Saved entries
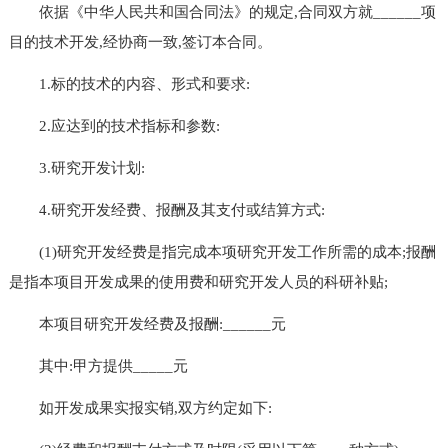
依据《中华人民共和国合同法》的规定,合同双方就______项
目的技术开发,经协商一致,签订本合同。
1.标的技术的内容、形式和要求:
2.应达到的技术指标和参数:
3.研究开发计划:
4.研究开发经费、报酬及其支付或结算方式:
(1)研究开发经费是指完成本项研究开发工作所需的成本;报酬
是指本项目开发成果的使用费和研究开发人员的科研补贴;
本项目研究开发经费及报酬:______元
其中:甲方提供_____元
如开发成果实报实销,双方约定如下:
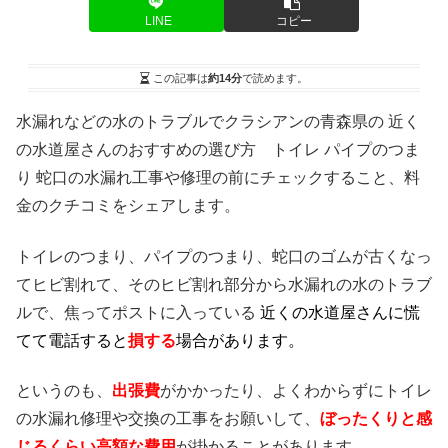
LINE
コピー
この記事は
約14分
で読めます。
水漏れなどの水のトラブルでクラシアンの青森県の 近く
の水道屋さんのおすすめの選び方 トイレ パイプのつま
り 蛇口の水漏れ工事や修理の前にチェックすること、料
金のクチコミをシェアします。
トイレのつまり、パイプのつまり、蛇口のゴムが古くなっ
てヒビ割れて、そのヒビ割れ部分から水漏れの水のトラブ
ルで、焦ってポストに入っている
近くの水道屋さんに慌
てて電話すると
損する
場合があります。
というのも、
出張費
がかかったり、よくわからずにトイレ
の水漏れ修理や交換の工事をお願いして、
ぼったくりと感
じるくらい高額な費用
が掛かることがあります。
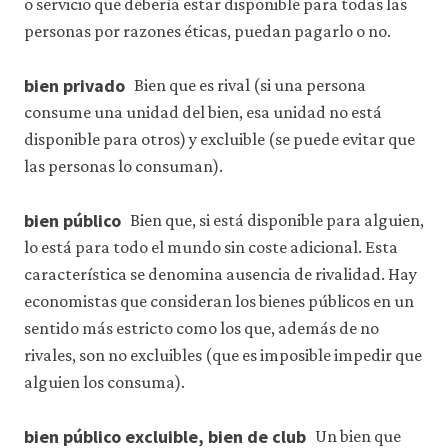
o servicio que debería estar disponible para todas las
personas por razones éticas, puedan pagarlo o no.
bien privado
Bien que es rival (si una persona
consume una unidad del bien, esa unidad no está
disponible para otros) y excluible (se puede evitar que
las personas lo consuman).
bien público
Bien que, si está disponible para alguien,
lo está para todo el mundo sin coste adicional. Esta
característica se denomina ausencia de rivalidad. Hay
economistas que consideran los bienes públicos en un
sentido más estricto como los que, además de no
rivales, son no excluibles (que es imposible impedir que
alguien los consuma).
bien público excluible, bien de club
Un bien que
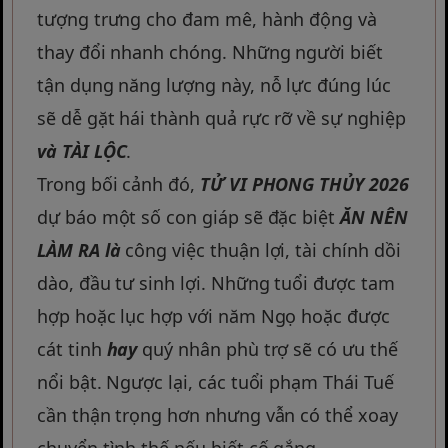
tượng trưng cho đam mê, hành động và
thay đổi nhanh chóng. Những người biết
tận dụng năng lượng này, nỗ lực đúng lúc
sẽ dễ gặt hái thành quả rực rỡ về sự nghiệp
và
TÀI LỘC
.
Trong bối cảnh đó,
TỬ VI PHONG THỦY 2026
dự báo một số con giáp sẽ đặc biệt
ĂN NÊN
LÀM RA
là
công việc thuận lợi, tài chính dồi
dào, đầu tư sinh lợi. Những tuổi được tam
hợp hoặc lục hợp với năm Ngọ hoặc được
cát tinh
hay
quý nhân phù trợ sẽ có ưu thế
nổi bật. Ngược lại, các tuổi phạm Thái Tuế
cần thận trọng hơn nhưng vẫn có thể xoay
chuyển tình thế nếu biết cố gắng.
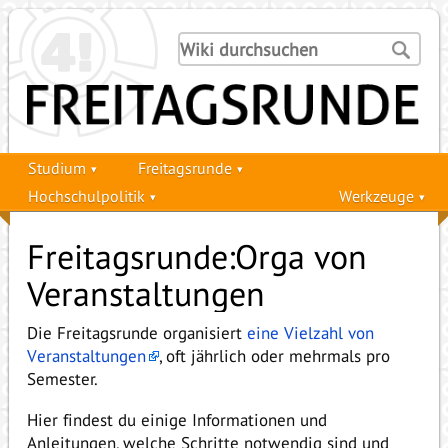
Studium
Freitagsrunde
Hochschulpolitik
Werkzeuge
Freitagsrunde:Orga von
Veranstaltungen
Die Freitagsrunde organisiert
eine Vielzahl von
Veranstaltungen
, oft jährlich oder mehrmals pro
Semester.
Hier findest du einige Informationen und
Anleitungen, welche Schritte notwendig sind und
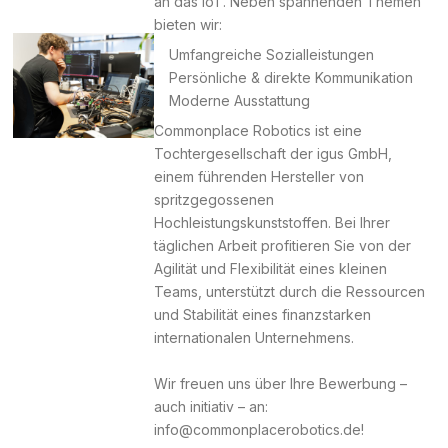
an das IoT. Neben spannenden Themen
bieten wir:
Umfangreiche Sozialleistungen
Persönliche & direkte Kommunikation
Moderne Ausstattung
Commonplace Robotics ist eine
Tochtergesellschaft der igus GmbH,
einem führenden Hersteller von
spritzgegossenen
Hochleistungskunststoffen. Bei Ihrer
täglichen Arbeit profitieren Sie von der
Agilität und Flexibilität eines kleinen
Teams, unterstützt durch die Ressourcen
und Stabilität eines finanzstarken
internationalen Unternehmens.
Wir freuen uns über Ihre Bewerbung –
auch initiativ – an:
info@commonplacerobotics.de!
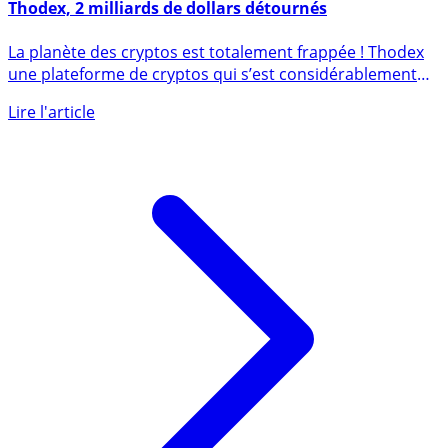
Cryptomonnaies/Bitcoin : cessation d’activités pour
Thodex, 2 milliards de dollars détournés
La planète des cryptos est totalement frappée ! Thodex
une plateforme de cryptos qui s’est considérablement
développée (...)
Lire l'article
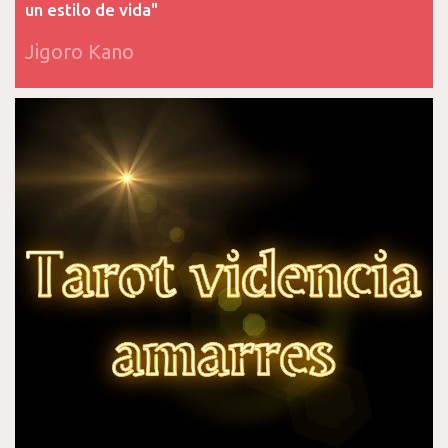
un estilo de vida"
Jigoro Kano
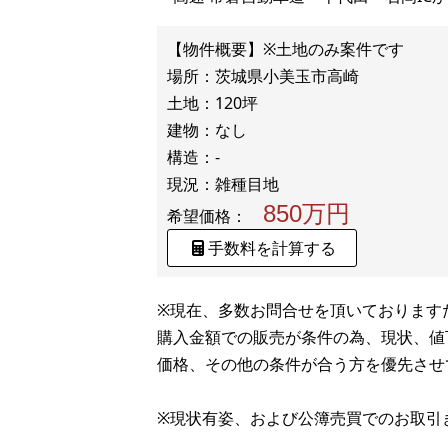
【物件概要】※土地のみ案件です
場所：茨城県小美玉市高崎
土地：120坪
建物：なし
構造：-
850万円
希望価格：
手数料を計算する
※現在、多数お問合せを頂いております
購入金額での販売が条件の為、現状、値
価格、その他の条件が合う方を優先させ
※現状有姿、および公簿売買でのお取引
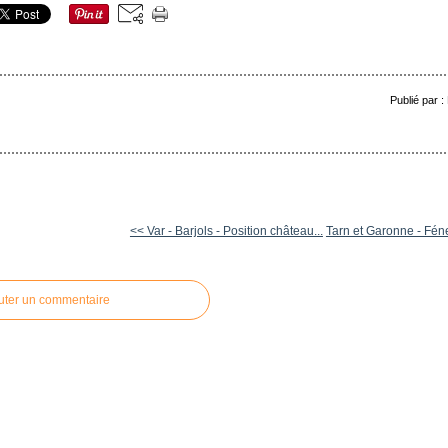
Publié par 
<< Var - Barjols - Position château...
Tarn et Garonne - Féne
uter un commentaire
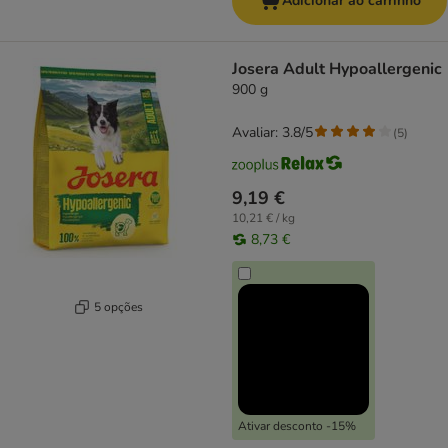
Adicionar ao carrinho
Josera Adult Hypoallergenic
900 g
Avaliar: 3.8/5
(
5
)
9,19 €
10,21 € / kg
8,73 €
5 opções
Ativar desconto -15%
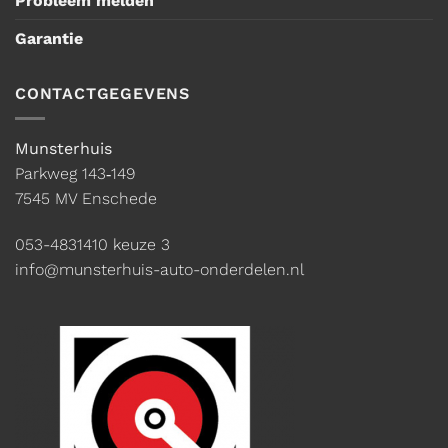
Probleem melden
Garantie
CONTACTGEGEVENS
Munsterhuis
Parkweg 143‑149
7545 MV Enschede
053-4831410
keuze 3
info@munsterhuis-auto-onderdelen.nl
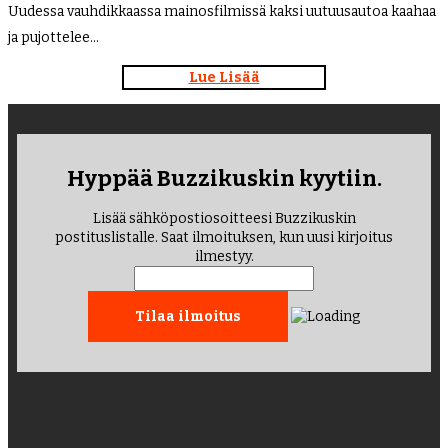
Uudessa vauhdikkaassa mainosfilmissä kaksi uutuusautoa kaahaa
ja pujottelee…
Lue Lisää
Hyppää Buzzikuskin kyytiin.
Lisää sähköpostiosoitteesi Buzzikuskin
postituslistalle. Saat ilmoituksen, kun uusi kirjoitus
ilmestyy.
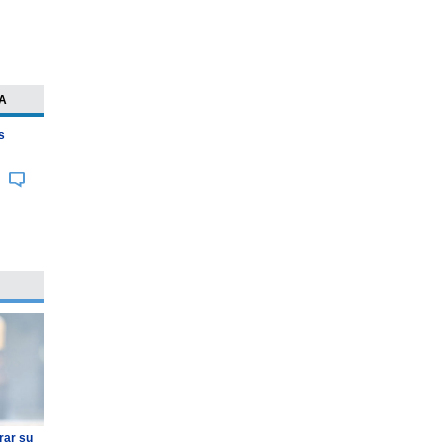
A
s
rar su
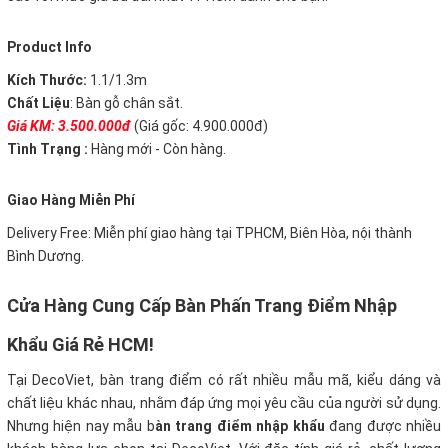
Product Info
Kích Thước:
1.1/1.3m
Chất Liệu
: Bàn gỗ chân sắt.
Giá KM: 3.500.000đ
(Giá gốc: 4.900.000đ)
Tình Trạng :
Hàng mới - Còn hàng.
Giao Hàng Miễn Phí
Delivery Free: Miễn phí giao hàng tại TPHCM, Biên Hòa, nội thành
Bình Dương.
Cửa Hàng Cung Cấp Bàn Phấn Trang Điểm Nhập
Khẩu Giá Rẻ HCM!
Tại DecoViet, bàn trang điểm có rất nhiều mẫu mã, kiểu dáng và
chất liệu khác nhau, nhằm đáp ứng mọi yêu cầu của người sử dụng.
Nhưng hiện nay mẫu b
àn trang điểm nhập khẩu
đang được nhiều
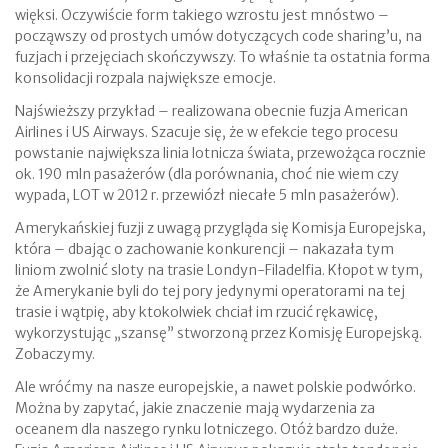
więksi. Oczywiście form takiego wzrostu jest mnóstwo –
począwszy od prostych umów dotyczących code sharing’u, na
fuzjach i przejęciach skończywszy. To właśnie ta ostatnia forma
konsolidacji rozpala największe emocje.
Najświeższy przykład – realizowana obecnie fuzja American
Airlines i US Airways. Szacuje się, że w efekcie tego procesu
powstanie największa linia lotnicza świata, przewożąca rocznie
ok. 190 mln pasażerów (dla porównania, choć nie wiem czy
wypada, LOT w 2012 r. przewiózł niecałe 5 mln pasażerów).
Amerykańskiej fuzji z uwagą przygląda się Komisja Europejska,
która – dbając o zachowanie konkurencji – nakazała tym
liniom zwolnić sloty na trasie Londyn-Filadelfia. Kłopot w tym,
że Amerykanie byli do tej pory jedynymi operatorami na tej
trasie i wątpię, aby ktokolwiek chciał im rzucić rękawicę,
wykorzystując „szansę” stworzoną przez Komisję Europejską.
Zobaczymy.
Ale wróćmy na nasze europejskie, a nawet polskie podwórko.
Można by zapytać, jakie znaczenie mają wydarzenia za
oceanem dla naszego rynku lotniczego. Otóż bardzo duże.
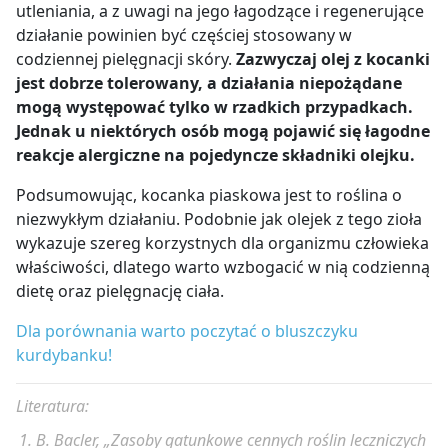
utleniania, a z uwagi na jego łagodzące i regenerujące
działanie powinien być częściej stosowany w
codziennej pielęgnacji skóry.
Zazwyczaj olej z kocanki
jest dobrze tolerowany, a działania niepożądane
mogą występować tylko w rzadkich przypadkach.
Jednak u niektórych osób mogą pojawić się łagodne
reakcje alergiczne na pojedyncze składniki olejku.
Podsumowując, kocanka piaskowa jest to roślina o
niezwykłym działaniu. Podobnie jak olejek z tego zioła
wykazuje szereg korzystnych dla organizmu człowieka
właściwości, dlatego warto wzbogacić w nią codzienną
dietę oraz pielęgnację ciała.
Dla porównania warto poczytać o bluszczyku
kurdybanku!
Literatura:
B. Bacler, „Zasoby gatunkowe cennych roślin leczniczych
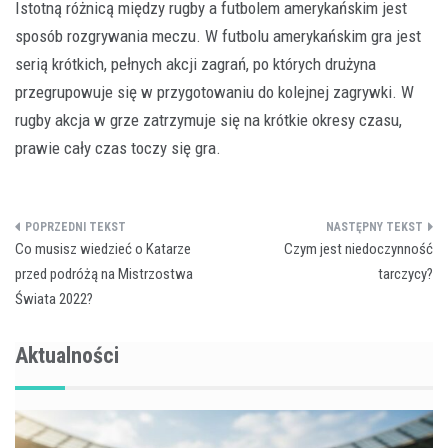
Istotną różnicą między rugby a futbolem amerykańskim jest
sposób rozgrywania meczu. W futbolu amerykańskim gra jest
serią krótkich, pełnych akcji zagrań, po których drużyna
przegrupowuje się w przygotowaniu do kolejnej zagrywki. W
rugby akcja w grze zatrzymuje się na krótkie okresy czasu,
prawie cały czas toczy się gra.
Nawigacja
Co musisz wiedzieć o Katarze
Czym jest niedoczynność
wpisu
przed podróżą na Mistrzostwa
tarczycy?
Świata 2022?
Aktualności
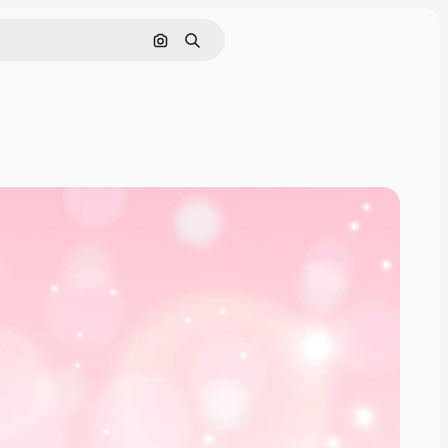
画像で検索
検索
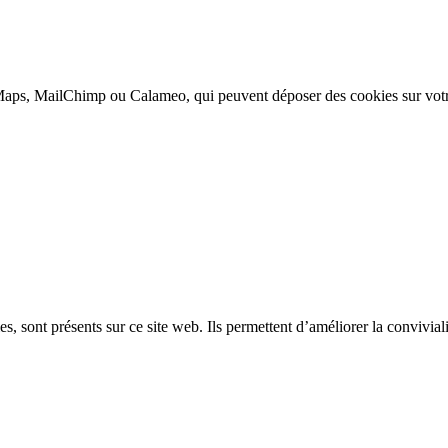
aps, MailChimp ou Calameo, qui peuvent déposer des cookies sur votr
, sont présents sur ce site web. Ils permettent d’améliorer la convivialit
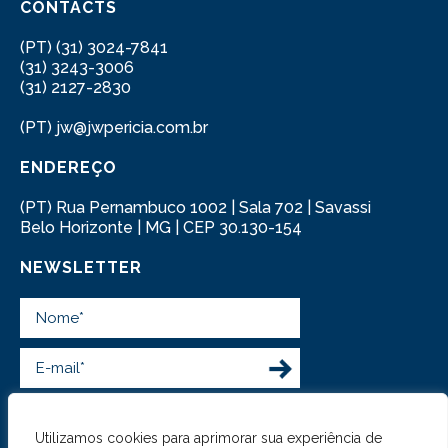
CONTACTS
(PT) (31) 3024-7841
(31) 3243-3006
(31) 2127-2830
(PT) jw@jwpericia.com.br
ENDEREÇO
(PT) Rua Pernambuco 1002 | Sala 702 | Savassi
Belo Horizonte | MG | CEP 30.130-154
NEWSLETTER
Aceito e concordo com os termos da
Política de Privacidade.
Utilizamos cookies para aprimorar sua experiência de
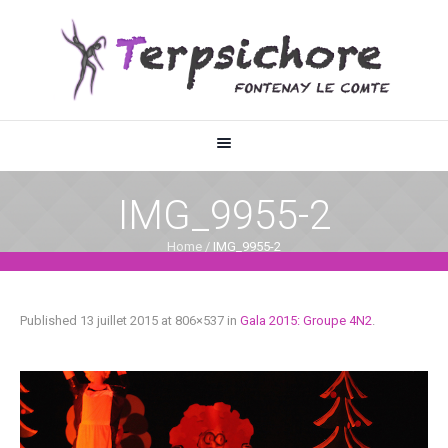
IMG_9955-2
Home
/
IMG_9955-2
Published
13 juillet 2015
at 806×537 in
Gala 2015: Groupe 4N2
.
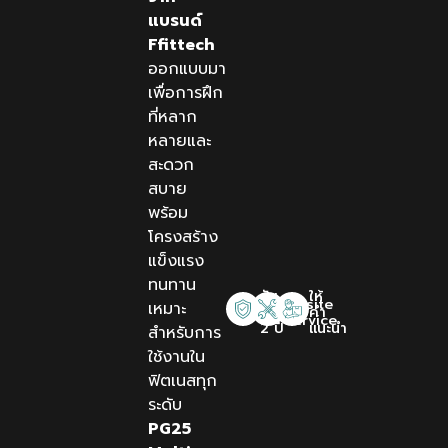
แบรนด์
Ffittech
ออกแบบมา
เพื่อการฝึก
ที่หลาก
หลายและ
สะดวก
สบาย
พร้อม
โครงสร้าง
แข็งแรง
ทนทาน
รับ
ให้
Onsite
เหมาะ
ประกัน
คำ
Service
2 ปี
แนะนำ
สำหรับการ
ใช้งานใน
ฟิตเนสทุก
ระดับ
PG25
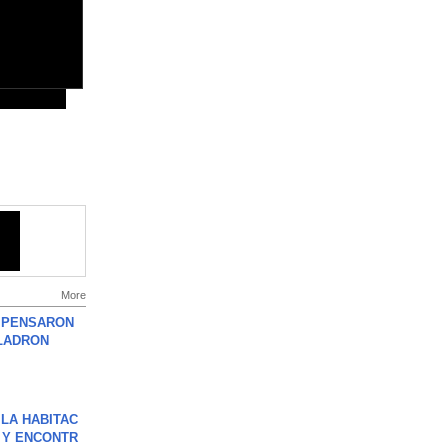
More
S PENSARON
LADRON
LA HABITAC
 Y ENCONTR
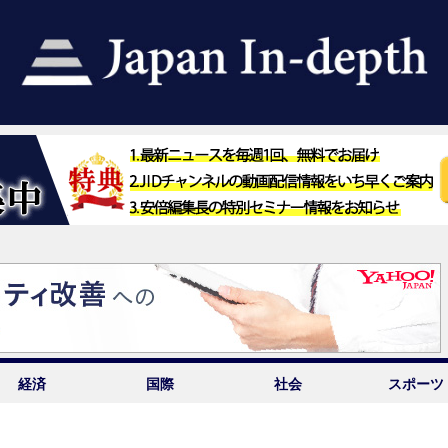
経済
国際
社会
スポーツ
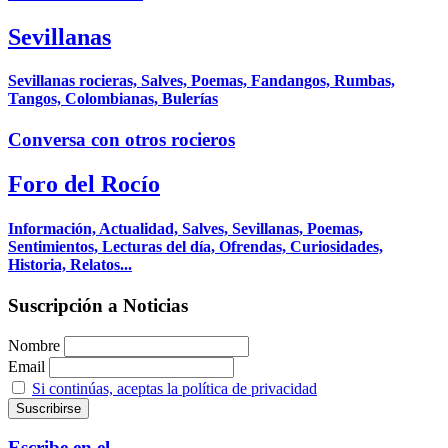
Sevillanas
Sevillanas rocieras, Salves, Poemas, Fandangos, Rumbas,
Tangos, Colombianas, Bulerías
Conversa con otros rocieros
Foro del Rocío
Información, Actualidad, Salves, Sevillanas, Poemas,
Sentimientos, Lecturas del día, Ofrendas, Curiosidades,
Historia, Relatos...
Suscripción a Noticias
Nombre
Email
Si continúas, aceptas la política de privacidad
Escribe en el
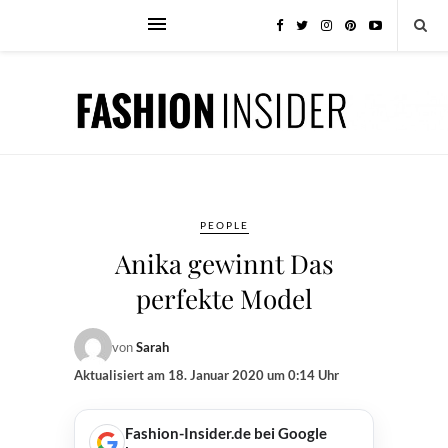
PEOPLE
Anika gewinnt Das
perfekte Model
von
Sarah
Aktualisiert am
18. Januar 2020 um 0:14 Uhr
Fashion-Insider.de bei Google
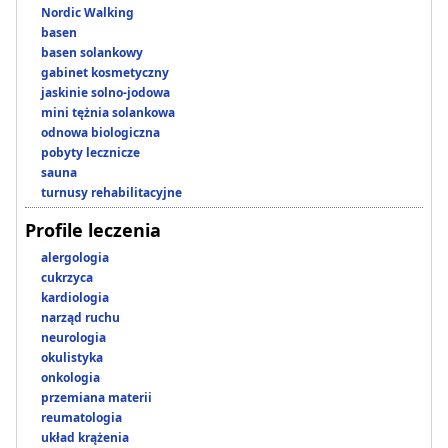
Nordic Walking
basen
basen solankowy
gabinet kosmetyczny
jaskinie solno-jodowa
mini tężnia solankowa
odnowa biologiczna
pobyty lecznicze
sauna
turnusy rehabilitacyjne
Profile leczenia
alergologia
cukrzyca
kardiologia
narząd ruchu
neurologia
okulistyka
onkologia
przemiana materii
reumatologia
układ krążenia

» What is expected
Both ends included, copy word for word the lines from the top of the entries above through the line with "水漏れなどの水のトラブルでクラシアンの青森県の 近く". No pictures.

» Task output
依据《中华人民共和国合同法》的规定,合同双方就______项
目的技术开发,经协商一致,签订本合同。
1.标的技术的内容、形式和要求:
2.应达到的技术指标和参数:
3.研究开发计划:
4.研究开发经费、报酬及其支付或结算方式:
(1)研究开发经费是指完成本项研究开发工作所需的成本;报酬
是指本项目开发成果的使用费和研究开发人员的科研补贴;
本项目研究开发经费及报酬:______元
其中:甲方提供_____元
如开发成果实报实销,双方约定如下:
LINE
コピー
この記事は
約14分
で読めます。
水漏れなどの水のトラブルでクラシアンの青森県の 近く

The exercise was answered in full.